Ride Fair, a new app that was released earlier this week, is aiming to give users choices when it comes to hailing rides from an app. The mobile app lets users in the U.S. request rides from both Uber and Lyft.
According to a report by Fortune, the idea behind the app is to enable users to compare how soon they can get a ride from the two popular services and whether or not a price surge is happening in either of the services. A surge price is a price hike that happens during busy times. “Surge pricing doesn’t mean you don’t have options,” Phillip Wall, one of Ride Fair’s makers, said in an interview with Fortune. The technology behind the app is able to determine, based on a Ride Fair user’s location, where nearby Uber and Lyft cars are and the estimated time for them to be picked up. Users are then taken to the ride-hailing app to book the ride once they choose which service to use.
The move on the part of Ride Fair is somewhat trailblazing in the fact that both Uber and Lyft haven’t shut it down yet. After all, the two haven’t been too welcoming to apps that try to show both services. According to Fortune, in 2013, Corral Rides created an app to enable consumers to compare prices of ride-hailing apps, but Lyft requested Corral leave it out of the service and it had to remove some Uber information at the request of Uber. Uber has also asked UrbanHail to stop using Uber information, noted the report.
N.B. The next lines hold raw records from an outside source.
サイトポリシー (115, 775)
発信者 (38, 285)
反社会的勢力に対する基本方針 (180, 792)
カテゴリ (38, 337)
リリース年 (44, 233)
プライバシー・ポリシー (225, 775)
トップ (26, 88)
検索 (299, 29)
In the Fortune report, Harvard assistant professor Ben Edelman questioned whether the stances on the part of Uber and Lyft when it comes to comparison shopping are fair and wondered if they are legal under antitrust rules. The restriction “is calculated and intended to block competition — a purpose considered improper under competition laws and a special stretch for Uber in light of the company’s positions on related issues of competition and regulation,” said Edelman in an email statement to Fortune.